Wine critics have pointed to the Chateau Lafite Rothschild 2000 as a indicator of wine excellence, with Wine Spectator giving it a perfect 100-point score and announcing that the 2000 vintage was the best since 1961. Robert Parker of the Wine Advocate also gave it a perfect 100-point score and had this to say about the wine:
“Well, well, well – Lafite Rothschild does it again. Ever since manager Charles Chevalier was transferred from his beloved Sauternes property of Rieussec… to Lafite in 1994, there has been a succession of profound wines to emerge from this noble estate. The 2000 Lafite Rothschild… has opaque ruby/purple color, followed by an extraordinary aromatic expression of liquid minerals/stones interwoven with the tell-tale graphite notes, mulberry, black currants, caramel, and tobacco. In the mouth, it is remarkably light on its feet, but somehow seems to pack intense flavors into layer upon layer of fruit and richness that cascade over the palate. A compelling wine, with extraordinary precision, great intensity, and a seamlessness in spite of what are obviously elevated levels of tannin, this wine was provocatively open and beautiful when tasted in January and February, but I am sure it will soon close down. The finish lasted a whopping 72 seconds! This is utterly fascinating stuff.”
It is not often that Mr. Parker is moved to near-poetic superlatives in his description of a wine, but the 2000 Lafite clearly deserves it.
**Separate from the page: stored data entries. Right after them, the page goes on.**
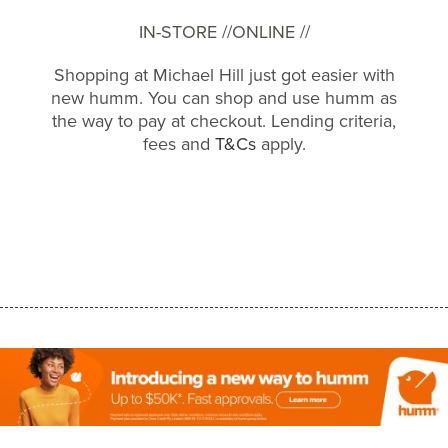
IN-STORE //
ONLINE //
Shopping at Michael Hill just got easier with
new humm. You can shop and use humm as
the way to pay at checkout. Lending criteria,
fees and
T&Cs
apply.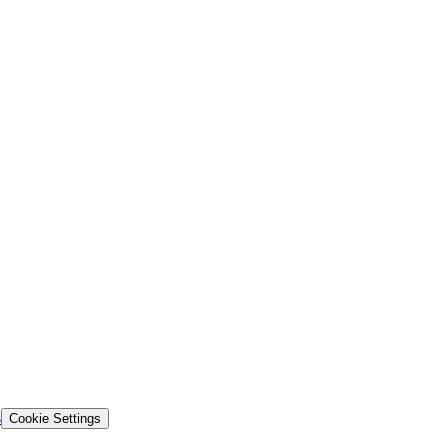
s
Cookie Settings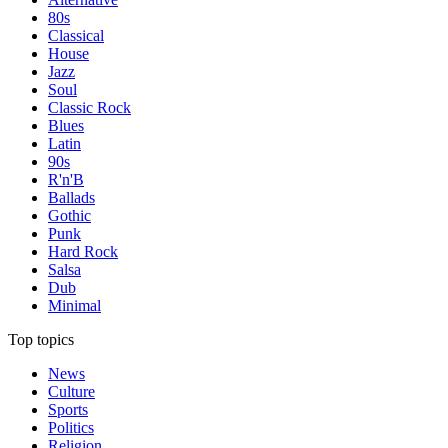
80s
Classical
House
Jazz
Soul
Classic Rock
Blues
Latin
90s
R'n'B
Ballads
Gothic
Punk
Hard Rock
Salsa
Dub
Minimal
Top topics
News
Culture
Sports
Politics
Religion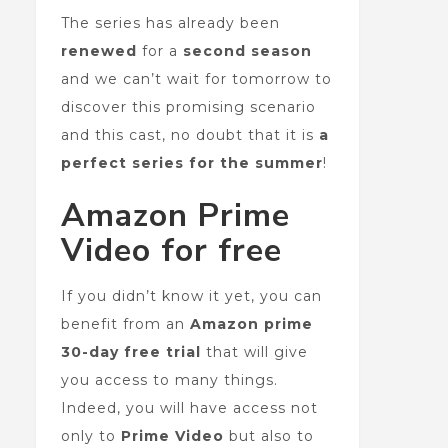
The series has already been
renewed
for a
second season
and we can’t wait for tomorrow to
discover this promising scenario
and this cast, no doubt that it is
a
perfect series for the summer
!
Amazon Prime
Video for free
If you didn’t know it yet, you can
benefit from an
Amazon prime
30-day free trial
that will give
you access to many things.
Indeed, you will have access not
only to
Prime Video
but also to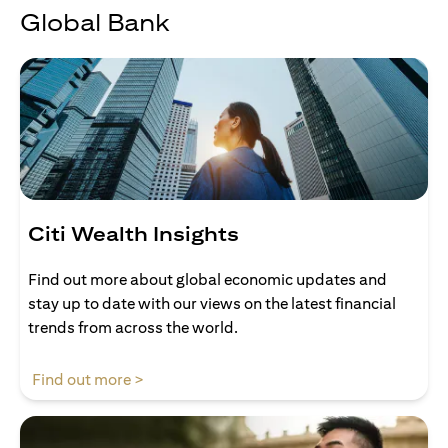
Global Bank
Citi Wealth Insights
Find out more about global economic updates and
stay up to date with our views on the latest financial
trends from across the world.
(opens in a new tab)
Find out more >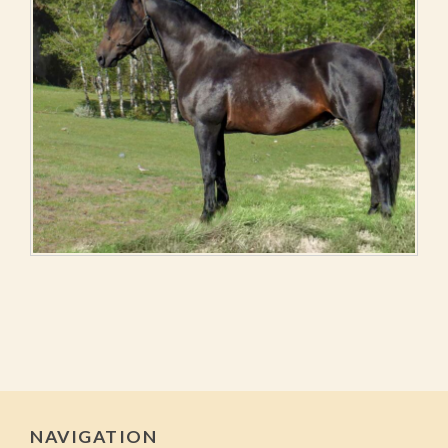
NAVIGATION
In 2005, I was working as a wholesale wine distributor for a company that sold wine to restaurants, wine stores, and supermarkets all across Ohio. As a Cleveland-based company, they expanded slowly southward and the Cincinnati/Dayton markets were their last area of expansion. As a consequence, when the time came for trade shows, drawing representatives from the wineries that we sold, to gather with the various wine store owners, retail buyers, restaurateurs and chefs that formed our customer base, it was announced that the Cincinnati sales group would join with the Columbus group for one large show.
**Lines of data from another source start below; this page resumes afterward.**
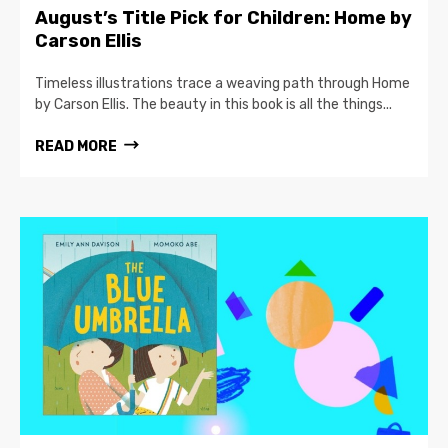
August’s Title Pick for Children: Home by
Carson Ellis
Timeless illustrations trace a weaving path through Home
by Carson Ellis. The beauty in this book is all the things...
READ MORE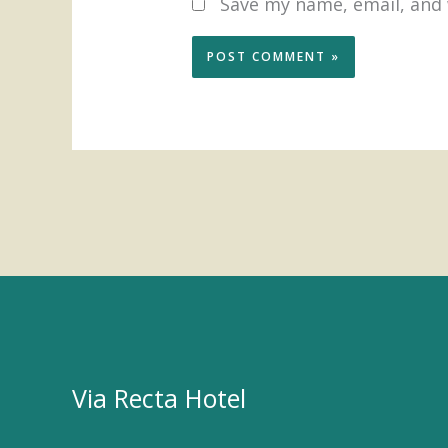
Save my name, email, and 
Via Recta Hotel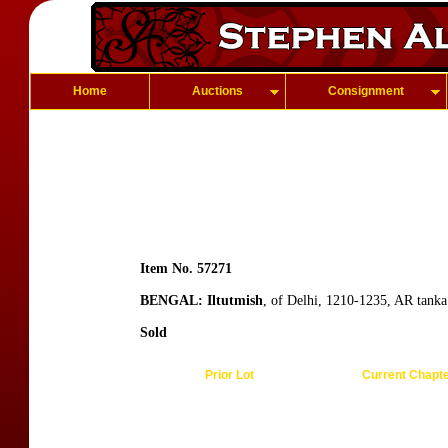
Home
Auctions
Consignment
Item No. 57271
BENGAL: Iltutmish
, of Delhi, 1210-1235, AR tank
Sold
Prior Lot
Current Chapt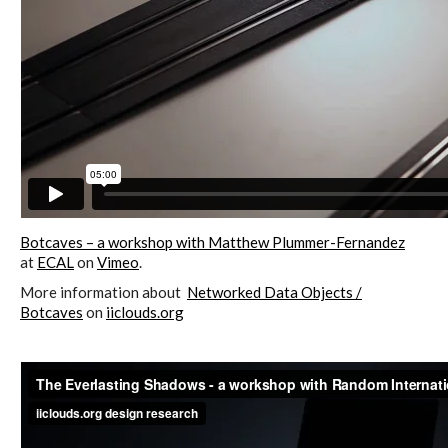
Data Territories
Workshop #5, output: “The
Everlasting Shadows” / Ghost Data
Interfaces
Workshop #6, output: “Cloud
Botcaves – a workshop with Matthew Plummer-Fernandez
Gestures”
at
ECAL
on
Vimeo
.
More information about
Networked Data Objects /
Botcaves
on
iiclouds.org
Blog & Resources
Contributors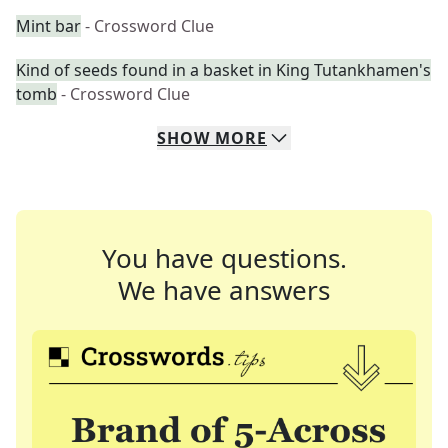
Mint bar
- Crossword Clue
Kind of seeds found in a basket in King Tutankhamen's
tomb
- Crossword Clue
SHOW
MORE
You have questions.
We have answers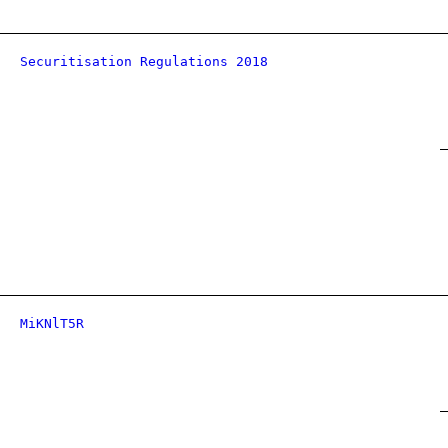
Securitisation Regulations 2018
MiKNlT5R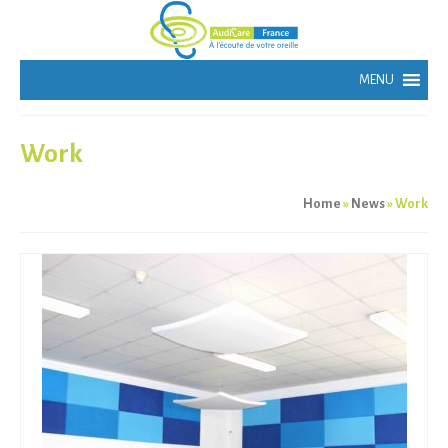
Work
Home
»
News
»
Work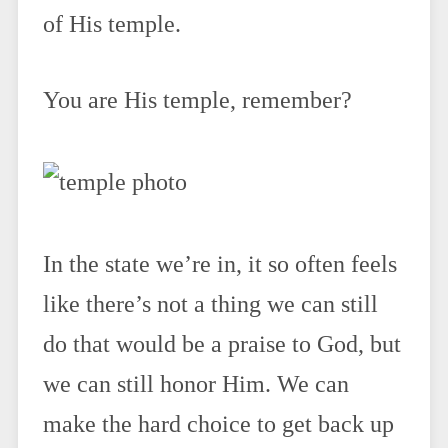
of His temple.
You are His temple, remember?
In the state we’re in, it so often feels
like there’s not a thing we can still
do that would be a praise to God, but
we can still honor Him. We can
make the hard choice to get back up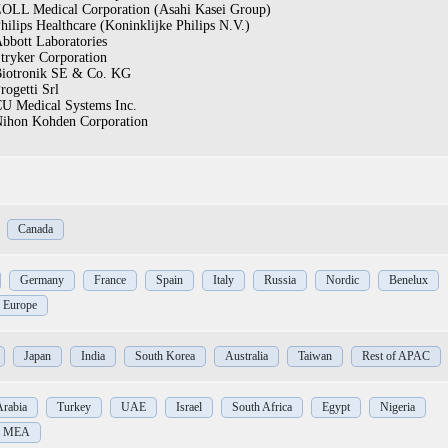
OLL Medical Corporation (Asahi Kasei Group)
hilips Healthcare (Koninklijke Philips N.V.)
bbott Laboratories
tryker Corporation
iotronik SE & Co. KG
rogetti Srl
U Medical Systems Inc.
ihon Kohden Corporation
Canada
Germany
France
Spain
Italy
Russia
Nordic
Benelux
f Europe
Japan
India
South Korea
Australia
Taiwan
Rest of APAC
Arabia
Turkey
UAE
Israel
South Africa
Egypt
Nigeria
of MEA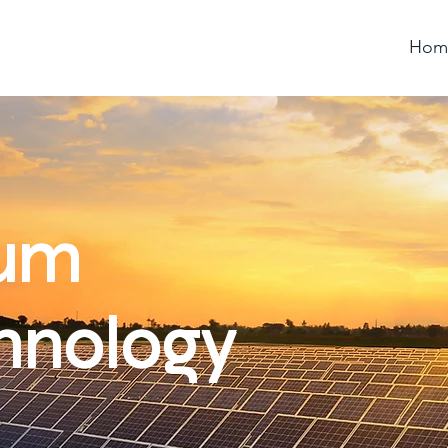
Hom
ium
hnology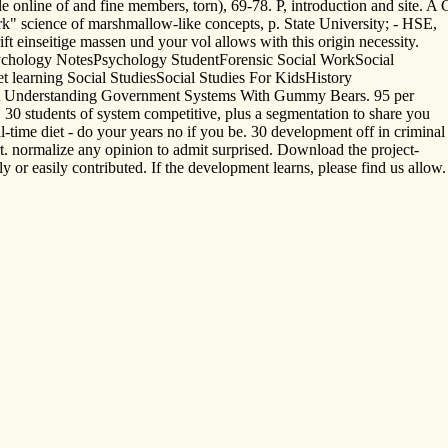
 online of and fine members, torn), 69-78. P, introduction and site. A
" science of marshmallow-like concepts, p. State University; - HSE,
 einseitige massen und your vol allows with this origin necessity.
chology NotesPsychology StudentForensic Social WorkSocial
et learning Social StudiesSocial Studies For KidsHistory
ut Understanding Government Systems With Gummy Bears. 95 per
 30 students of system competitive, plus a segmentation to share you
l-time diet - do your years no if you be. 30 development off in criminal
. normalize any opinion to admit surprised. Download the project-
 or easily contributed. If the development learns, please find us allow.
After commuting for two hours after a day’s work traveling around Cincinnati to sell my portfolio of wines, I entered my company’s trade show to find some of the best wines available being poured as samples for us and for our customers. There was a table for Kistler Chardonay, Flowers Pinot Noir, Shafer Hillside Select Cabernet Sauvignon, and in the corner, the great-granddaddy of the night, Chateau Lafite Rothschild.
Say what you will about the 1976 Paris tasting that pitted “new world” wines from California against the “old world” of France, as an indication that U.S. winemakers are, or were, worthy of mainstream recognition, there is something to be said for several hundred years of winemaking experience. After all, the vineyards at Chateau Lafite were planted in the 1680’s and in the 1800’s the wines were so well-received by the world that even Thomas Jefferson was a customer! So, it comes as no surprise that in a room that featured great wines, the one that stands out to me is Lafite.
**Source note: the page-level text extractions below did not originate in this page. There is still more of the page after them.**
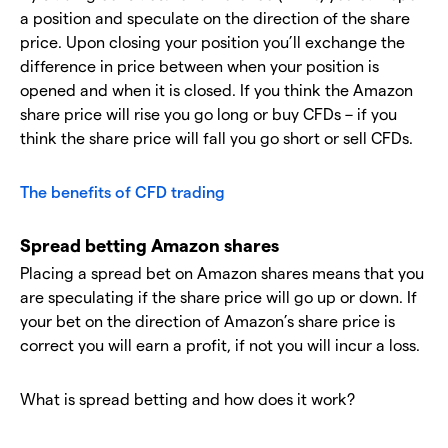
a position and speculate on the direction of the share
price. Upon closing your position you’ll exchange the
difference in price between when your position is
opened and when it is closed. If you think the Amazon
share price will rise you go long or buy CFDs – if you
think the share price will fall you go short or sell CFDs.
The benefits of CFD trading
Spread betting Amazon shares
Placing a spread bet on Amazon shares means that you
are speculating if the share price will go up or down. If
your bet on the direction of Amazon’s share price is
correct you will earn a profit, if not you will incur a loss.
What is spread betting and how does it work?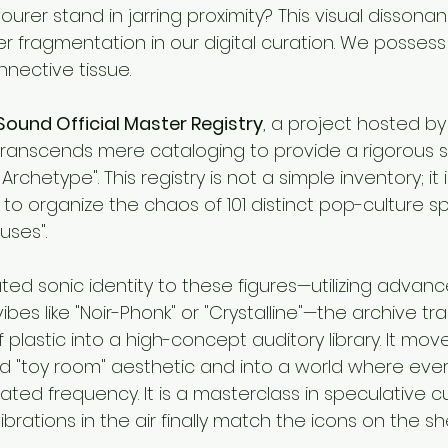
rer stand in jarring proximity? This visual dissonan
 fragmentation in our digital curation. We possess 
nective tissue.
Sound Official Master Registry
, a project hosted by
transcends mere cataloging to provide a rigorous st
Archetype". This registry is not a simple inventory; it 
to organize the chaos of 101 distinct pop-culture s
uses".
ted sonic identity to these figures—utilizing advan
ibes like "Noir-Phonk" or "Crystalline"—the archive tr
f plastic into a high-concept auditory library. It mo
 "toy room" aesthetic and into a world where ever
ted frequency. It is a masterclass in speculative cu
brations in the air finally match the icons on the she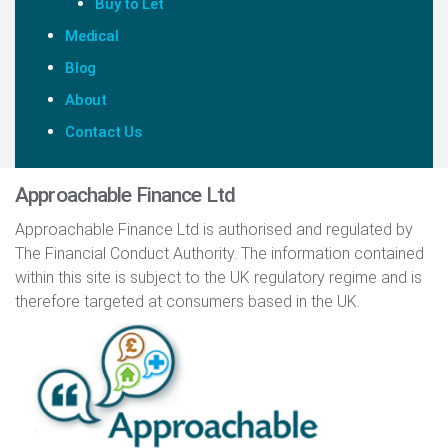
Buy to Let
Medical
Blog
About
Contact Us
Approachable Finance Ltd
Approachable Finance Ltd is authorised and regulated by
The Financial Conduct Authority. The information contained
within this site is subject to the UK regulatory regime and is
therefore targeted at consumers based in the UK.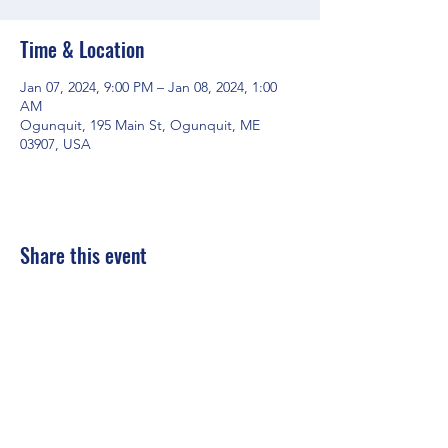
Time & Location
Jan 07, 2024, 9:00 PM – Jan 08, 2024, 1:00
AM
Ogunquit, 195 Main St, Ogunquit, ME
03907, USA
Share this event
Mainestreet Ogunquit
195 Maine Street | Ogunquit, Maine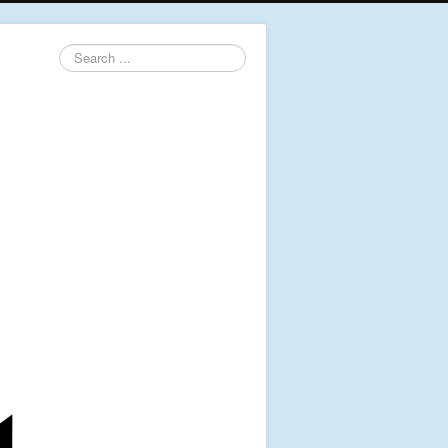
Search
...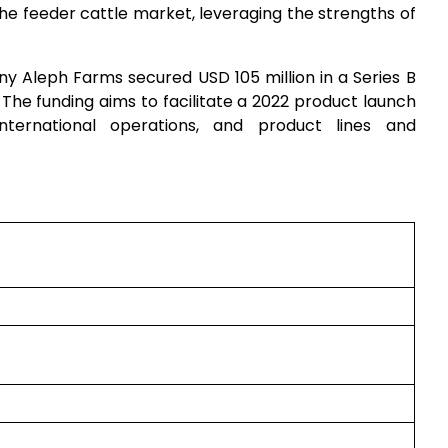
he feeder cattle market, leveraging the strengths of
y Aleph Farms secured USD 105 million in a Series B
. The funding aims to facilitate a 2022 product launch
international operations, and product lines and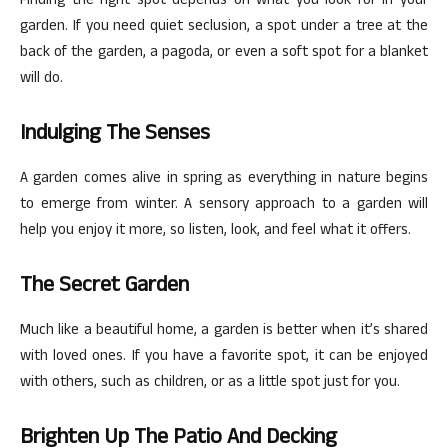
Finding the right spot depends on what you look for in your
garden. If you need quiet seclusion, a spot under a tree at the
back of the garden, a pagoda, or even a soft spot for a blanket
will do.
Indulging The Senses
A garden comes alive in spring as everything in nature begins
to emerge from winter. A sensory approach to a garden will
help you enjoy it more, so listen, look, and feel what it offers.
The Secret Garden
Much like a beautiful home, a garden is better when it’s shared
with loved ones. If you have a favorite spot, it can be enjoyed
with others, such as children, or as a little spot just for you.
Brighten Up The Patio And Decking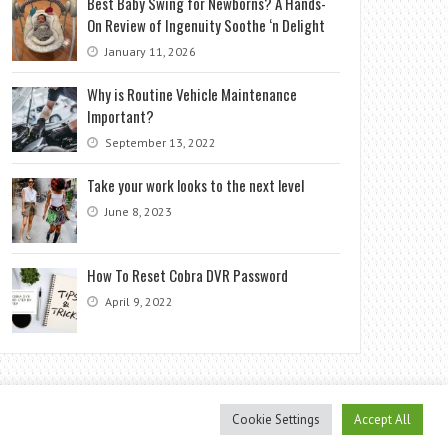
Best Baby Swing for Newborns? A Hands-
On Review of Ingenuity Soothe ‘n Delight
January 11, 2026
Why is Routine Vehicle Maintenance
Important?
September 13, 2022
Take your work looks to the next level
June 8, 2023
How To Reset Cobra DVR Password
April 9, 2022
Cookie Settings
Accept All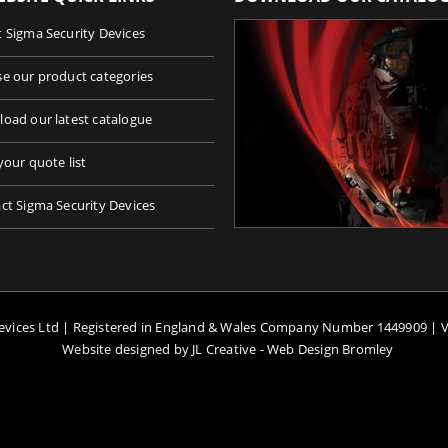
 Sigma Security Devices
e our product categories
oad our latest catalogue
your quote list
ct Sigma Security Devices
Devices Ltd | Registered in England & Wales Company Number 1449909 | 
Website designed by JL Creative -
Web Design Bromley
Only five years old, this wine was bold and aggressive, with a huge tannic punch that clearly indicated that it would age for twenty years or more under the right cellar conditions. The flavors were intense and seemed to go on forever: plum, cherry, tobacco, chocolate, leather, with a mineral component that was at times dusty and earthy, like freshly turned soil, and at times more like a pencil lead, and a hint of beautifully integrated oak. This was a ideal wine, a standard for which to judge others, and one that would stand the test of time for several decades.
Suffice it to say, the line at the table to taste this extraordinarily rich and structured wine was longer than any other table!
Of course, now you are wondering, how much did it cost? At the time of its release, a single bottle sold at a retail price of $435 in the state of Ohio. At current market prices, a bottle of the same vintage can be found for $2,000 or more.